It has been about a week since I have made time to post on here. The semester is gearing up and so have been spending a lot of my time reading articles for class. The topic for my Turkish Politics class this week has been on the role of the military in Turkish Politics. It has certainly inspired some interesting thoughts in my own mind. Those then coalesced with an op-ed piece I just read about the role of the Egyptian army in the Arab Spring.

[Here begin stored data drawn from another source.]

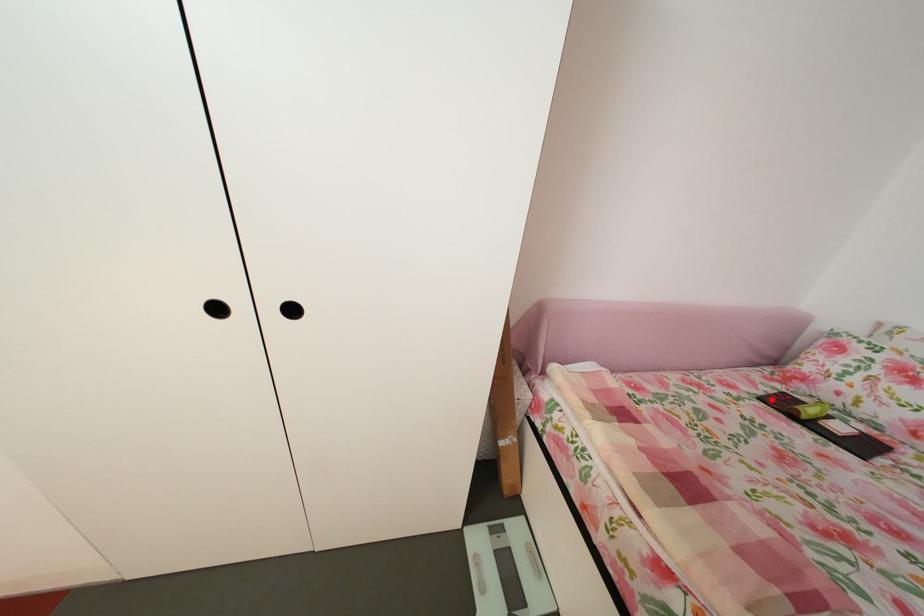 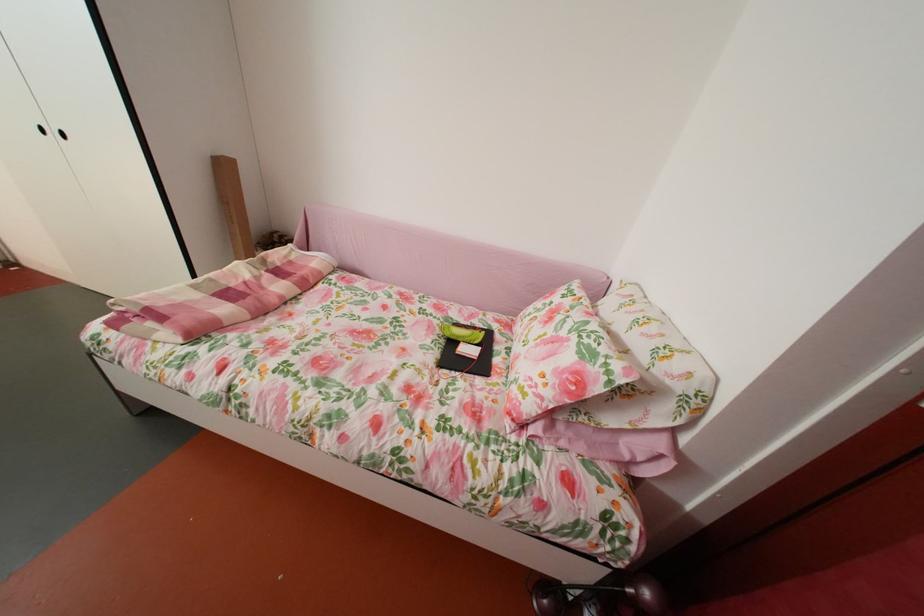 Where in the second image is the point corresponding to the highlighted location from the first image?

(473, 328) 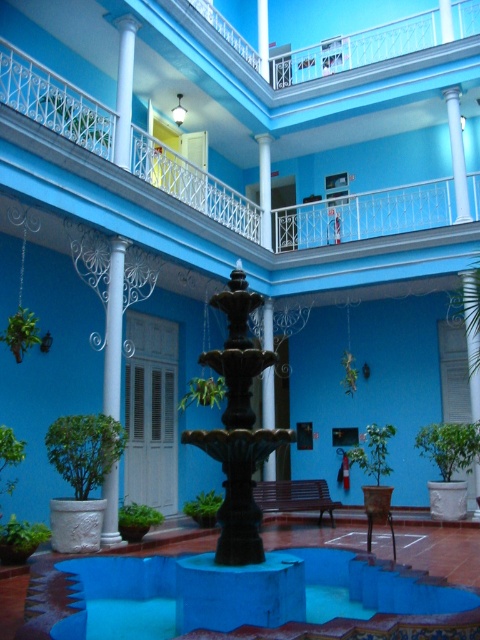 You are an interior designer planning to place a large sculpture in the courtyard. The sculpture requires a space larger than the white glossy pillar at center. Based on the scene, is the blue concrete fountain at center a suitable location for placing the sculpture?

The blue concrete fountain at center is bigger than the white glossy pillar at center, so it can accommodate the sculpture that requires a space larger than the white glossy pillar at center.

You are standing in the courtyard and want to place a decorative statue between the white glossy column at center and the black polished pillar at center. Which direction should you place it to ensure it sits between them?

The white glossy column at center is positioned over the black polished pillar at center, so placing the statue between them would require positioning it below the white glossy column at center and above the black polished pillar at center.

You are standing in the courtyard and want to locate the blue concrete fountain at center. According to the coordinates provided, where should you look?

The blue concrete fountain at center is located at coordinates point (372, 588). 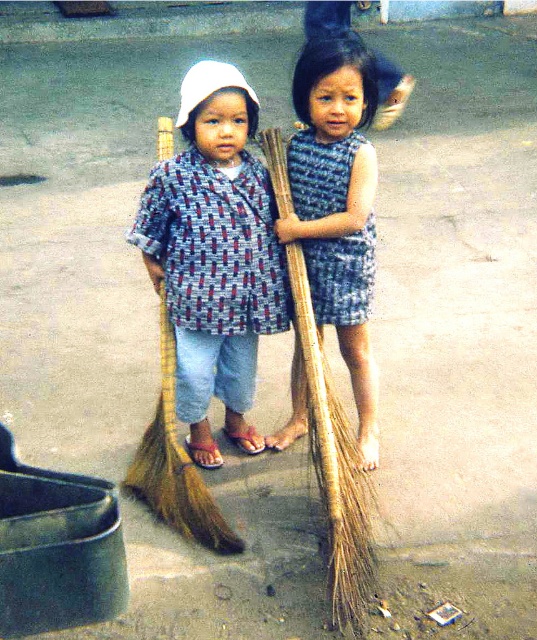 Question: Is matte blue and red checkered shirt at center further to the viewer compared to blue textured dress at center?

Choices:
 (A) yes
 (B) no

Answer: (B)

Question: Where is matte blue and red checkered shirt at center located in relation to blue textured dress at center in the image?

Choices:
 (A) left
 (B) right

Answer: (A)

Question: Which point appears closest to the camera in this image?

Choices:
 (A) (329, 92)
 (B) (169, 220)

Answer: (A)

Question: Which point is farther to the camera?

Choices:
 (A) blue textured dress at center
 (B) matte blue and red checkered shirt at center

Answer: (A)

Question: Is the position of matte blue and red checkered shirt at center less distant than that of blue textured dress at center?

Choices:
 (A) yes
 (B) no

Answer: (A) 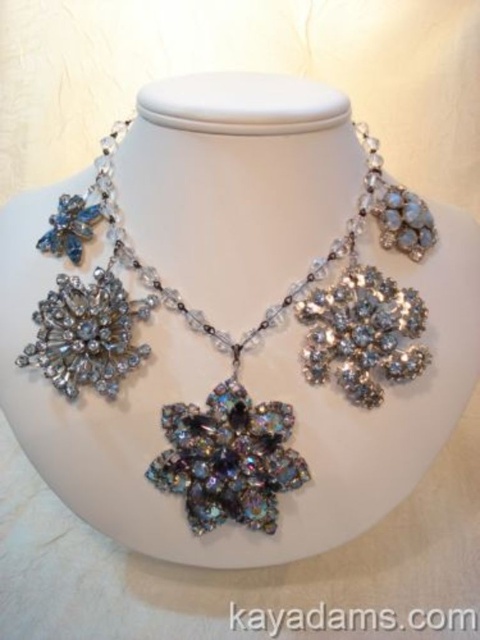 Between iridescent crystal flower at center and iridescent crystal flower at lower left, which one is positioned lower?

iridescent crystal flower at lower left

Can you confirm if iridescent crystal flower at center is wider than iridescent crystal flower at lower left?

Incorrect, iridescent crystal flower at center's width does not surpass iridescent crystal flower at lower left's.

Is point (357, 284) more distant than point (75, 387)?

Yes, point (357, 284) is behind point (75, 387).

This screenshot has width=480, height=640. Find the location of `iridescent crystal flower at center`. iridescent crystal flower at center is located at coordinates (362, 333).

Is iridescent crystal necklace at center thinner than iridescent crystal flower at center?

No.

Is point (111, 266) farther from camera compared to point (342, 390)?

Yes.

The width and height of the screenshot is (480, 640). What are the coordinates of `iridescent crystal necklace at center` in the screenshot? It's located at (232, 342).

Does iridescent crystal necklace at center have a larger size compared to iridescent crystal flower at lower left?

Yes, iridescent crystal necklace at center is bigger than iridescent crystal flower at lower left.

Who is shorter, iridescent crystal necklace at center or iridescent crystal flower at lower left?

iridescent crystal flower at lower left

Locate an element on the screen. iridescent crystal necklace at center is located at coordinates (232, 342). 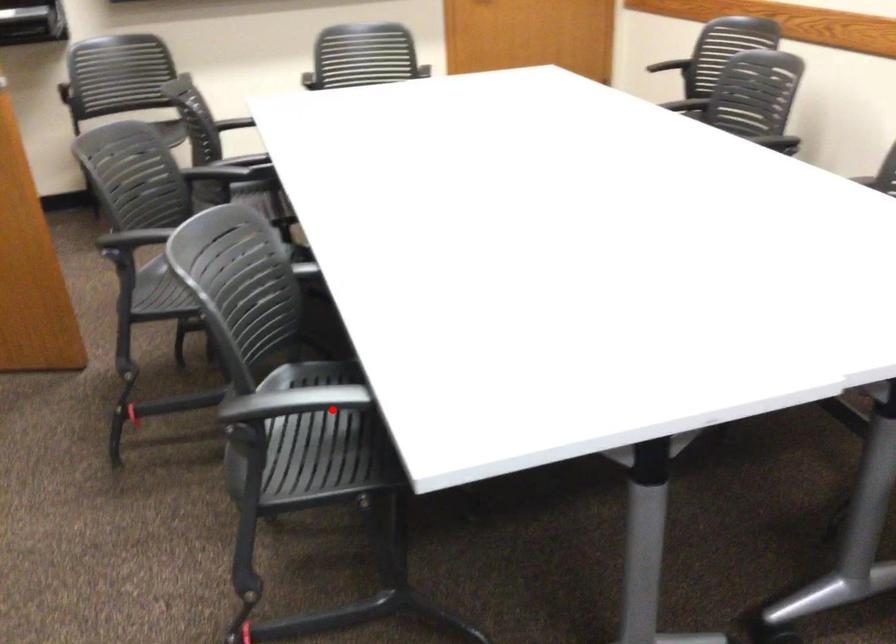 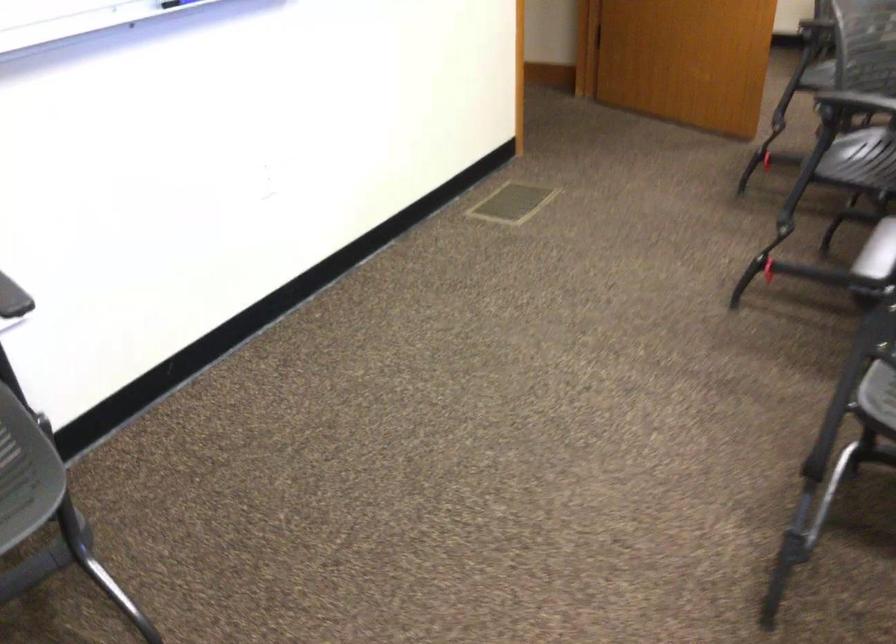 Where in the second image is the point corresponding to the highlighted location from the first image?

(857, 102) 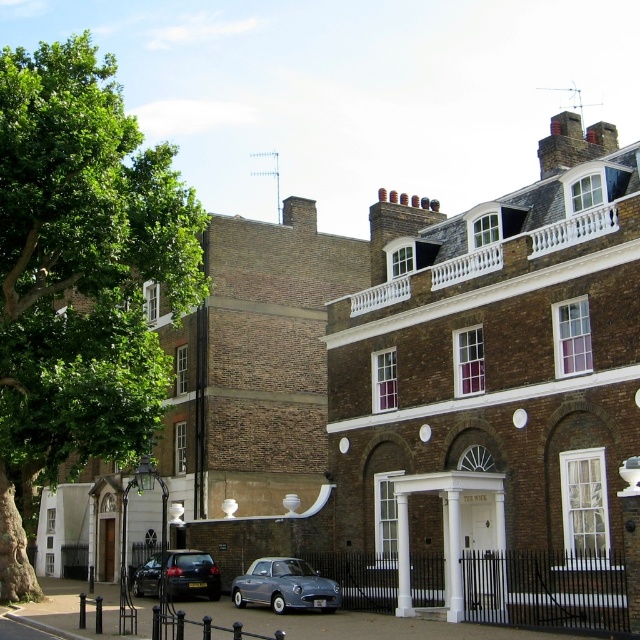 You are standing in front of the historic building and want to take a photo that includes both the green leafy tree at left and the matte black car at center. Which object should you position closer to the front of your camera frame to ensure both are in focus?

To ensure both the green leafy tree at left and the matte black car at center are in focus, position the green leafy tree at left closer to the front of your camera frame since it is closer to the viewer than the matte black car at center. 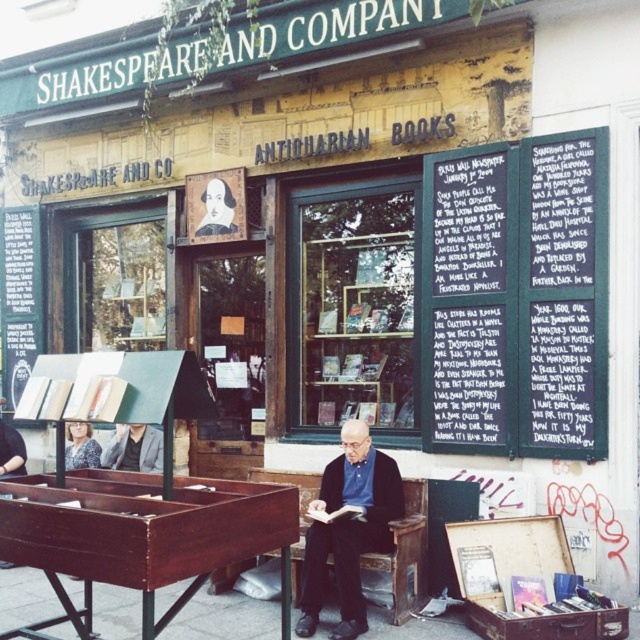 Describe the element at coordinates (516, 298) in the screenshot. The width and height of the screenshot is (640, 640). I see `black chalkboard at upper center` at that location.

Is black chalkboard at upper center thinner than dark blue shirt at center?

In fact, black chalkboard at upper center might be wider than dark blue shirt at center.

Is point (486, 257) closer to viewer compared to point (314, 589)?

No, (486, 257) is further to viewer.

Locate an element on the screen. This screenshot has height=640, width=640. black chalkboard at upper center is located at coordinates (516, 298). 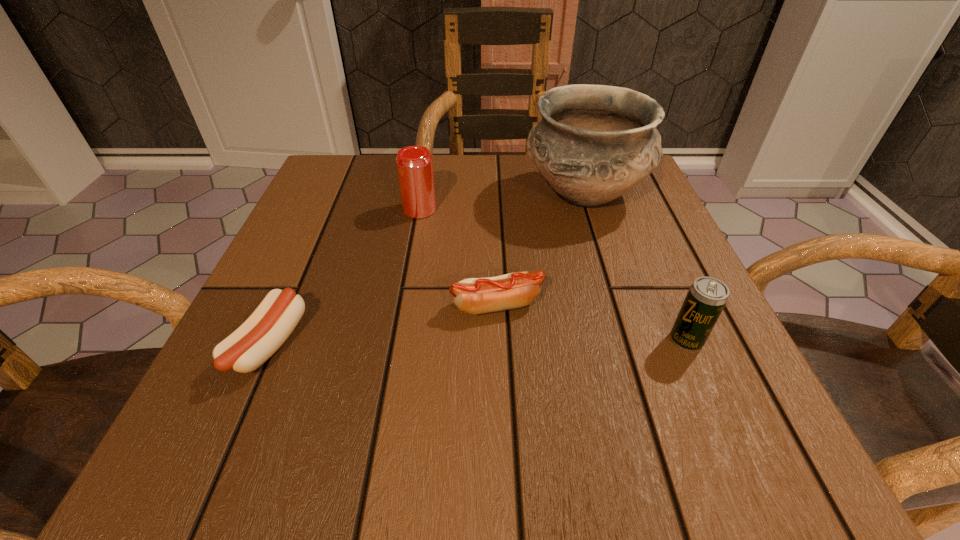 What are the coordinates of `the tallest object` in the screenshot? It's located at (594, 143).

Identify the location of the farther beer can. The width and height of the screenshot is (960, 540). (414, 163).

This screenshot has height=540, width=960. I want to click on the left beer can, so click(x=414, y=163).

Where is `the right beer can`? Image resolution: width=960 pixels, height=540 pixels. the right beer can is located at coordinates (706, 298).

The image size is (960, 540). In order to click on the nearer beer can in this screenshot , I will do (x=706, y=298).

The image size is (960, 540). Identify the location of the right sausage. (475, 296).

Where is `the leftmost object`? The height and width of the screenshot is (540, 960). the leftmost object is located at coordinates (268, 327).

Locate an element on the screen. The height and width of the screenshot is (540, 960). vacant point located on the front of the tallest object is located at coordinates (623, 315).

At what (x,y) coordinates should I click in order to perform the action: click on vacant space located on the back of the farther beer can. Please return your answer as a coordinate pair (x, y). Looking at the image, I should click on (428, 159).

I want to click on vacant space located 0.250m on the left of the third tallest object, so click(x=503, y=340).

Though certainly there are intricacies to every situation the idea of the army as the guardian of democracy has been tried in various forms over the years. This has been the model in the Turkish case. Is that really possible? What develops is not a true democracy. It is a society that is kept secure but the freedoms are not really genuine. The tools and maturity required for a healthy and functioning democratic state are never able to develop because when it gets difficult the army can swoop in and right the ship, and in the ideal case return to the barracks. Yet, in the long run this damages the development of the state. It is similar to the illustration of seeing a butterfly struggling to emerge from its cocoon. As you see the struggle and fight, the difficulties it is facing to free itself out of genuine goodwill you reach down and slice open the cocoon, setting it free from its bondage. By doing that, however, you have sealed its fate. The struggle to free itself from the cocoon is how the wings develop the strength required to fly. Without the difficulties the final goal will not be realized.
So what about the case at hand – post revolution Egypt – can democracy emerge there? For too long the strategy in the Middle East has been stability over democracy – the secure path over the genuine – but in the end it is neither. Thus we should be wary of those who offer a quick fix now.